Geng Jun (right) speaking with TWC2’s General Manager Ethan Guo and intern Chua Shenyi
Geng Jun had spent several days and nights at Changi Airport because he had nowhere to stay. Without money, he had not eaten for some time too. Finally, someone advised him to call TWC2 and he did. Our intern took a taxi to the airport to fetch him, luggage and all.
He had arranged a job to be a noodle-maker — that’s his trade — at a food manufacturing plant. But when he showed up for work, he was asked to work in the bean curd department. He considered that switch unacceptable and left the job after one day. He then contacted the employment agent to demand his money back. But the agent would only give him a little over $300, an amount he considered too little compared to what he had paid.

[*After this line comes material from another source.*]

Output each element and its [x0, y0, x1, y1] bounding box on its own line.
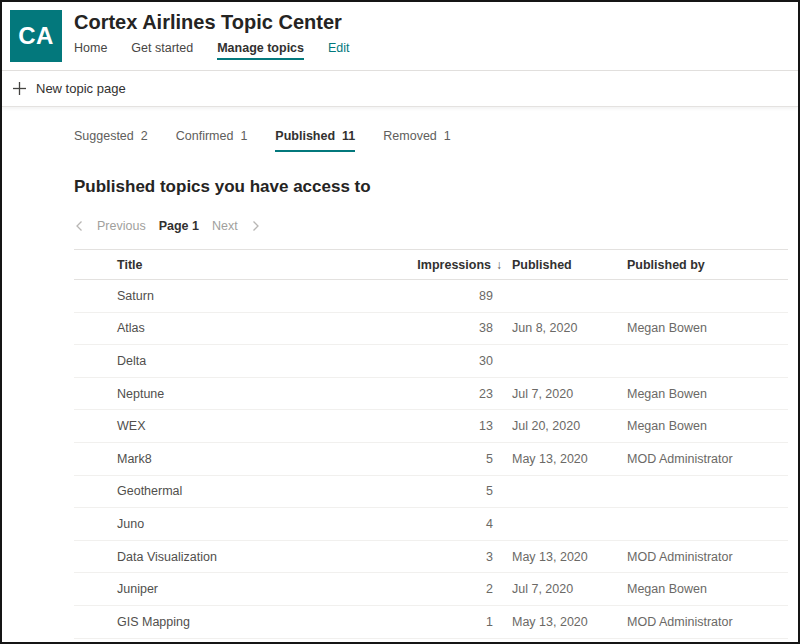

What had he paid? We need to retrace several earlier steps.
While he was finishing up an earlier job in Singapore, Geng Jun found this new placement. However he went home to China for a short while before taking up the new job. It was during this home leave that the bulk of the payment was made. He sent 16,000 Yuan via Wechat, approximately S$3,100.
When he arrived in Singapore, he had to pay a further S$400 to the driver who picked him up from the airport. In total, he paid about $3,500.
Yet, when we looked at his copy of the In-principle Approval letter from the Ministry of Manpower (MOM), the amount stated to have been paid to the employment agent (a licensed agent in Singapore) was only $1,300. Perhaps by pointing this discrepancy to MOM, he might get a better resolution, we advised.
Under Singapore law, if a job is lost within six months, the agent has to return 50% of the fee paid.
The long and short of it was this: Geng Jun told us that he was advised by MOM to first try to reach an amicable settlement with the agent. If MOM were to open an investigation, it would take a long time and he’d have to stay on in Singapore — something that Geng Jun was not keen on anymore. In any case, as we ourselves thought, there was also a Chinese party in the recruitment chain and it’s not clear what amount went to the Singapore employment agent, and what portion to the Chinese party.
Geng Jun got the sense that MOM would not be of much help. Jurisdictional issues again.
Still, we believe that it improved his bargaining position when he could tell the agent that he had reported the matter to MOM. A much better refund offer was made to him — though still not as good as he had hoped — and Geng Jun went home soon after.
Investigations and enforcement are not optional luxuries
Did the Singapore agent take more than $1,300 as declared in the In-principle Approval? We don’t think this was ever clarified through an investigation. If the agent had taken more than what he declared to MOM, it would be a false declaration and a criminal offence.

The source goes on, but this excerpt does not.